IMO destruction is destruction whether it's endured by an urban area or industrial complex and puts further strain on the German war effort.
Efficient, maybe, maybe not. Effective, proved by events to follow.
 
Strategic bombing during World War II - Wikipedia, the free encyclopedia

I think this link sums up the bombing campaign rather well.
No one in their right mind would rejoice in the destruction wrought but, needs must when the devil drives.

Night or day?

The most important part is too bomb targets 24/7, someone had to fly in daylight and someone had to fly at night.
The allied heavies were quite diverse.Luckily the B17 was more able to take on the LW in daylight than the Lancaster.That whole role was crucial to the outcome of WW2. The Lancaster had a bigger bomb load / variety of bomb sizes so, it was able to target dams, hit concrete bunkers etc with specialist bombs.

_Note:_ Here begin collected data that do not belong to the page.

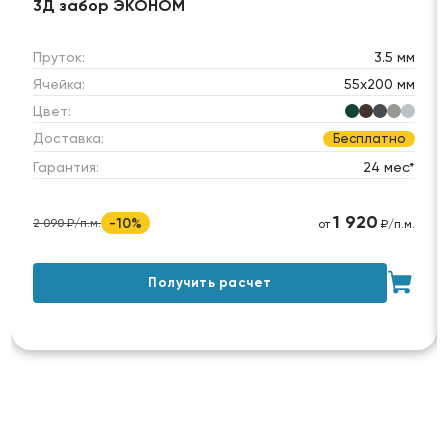
3Д забор ЭКОНОМ
Пруток:
3.5 мм
Ячейка:
55х200 мм
Цвет:
Доставка:
Бесплатно
Гарантия:
24 мес*
1 920
-10%
2 090 ₽/п.м.
от
₽/п.м.
Получить расчет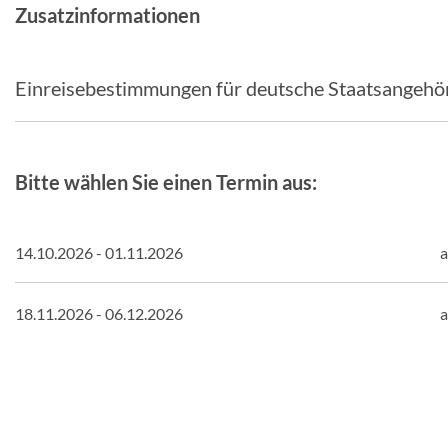
Zusatzinformationen
Einreisebestimmungen für deutsche Staatsangehö
Bitte wählen Sie einen Termin aus:
14.10.2026 - 01.11.2026
a
18.11.2026 - 06.12.2026
a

Overall it was a fantastic, if costly achievement by all who flew.

Cheers
John
 
Actually, it is clear, that unless the defenses [fighter interception in WW2] can be neutralised [by fighter escort for USAAF ground force invasion of France for RAF], then slow heavy bombers by themselves [even B-29s], whether by day or night, flown by any airforce, will suffer such attrition as to be untenable..or ineffective, simply resource wasteful terror weapons [such as the Steinbok/Baby Blitz LW offensive in `44].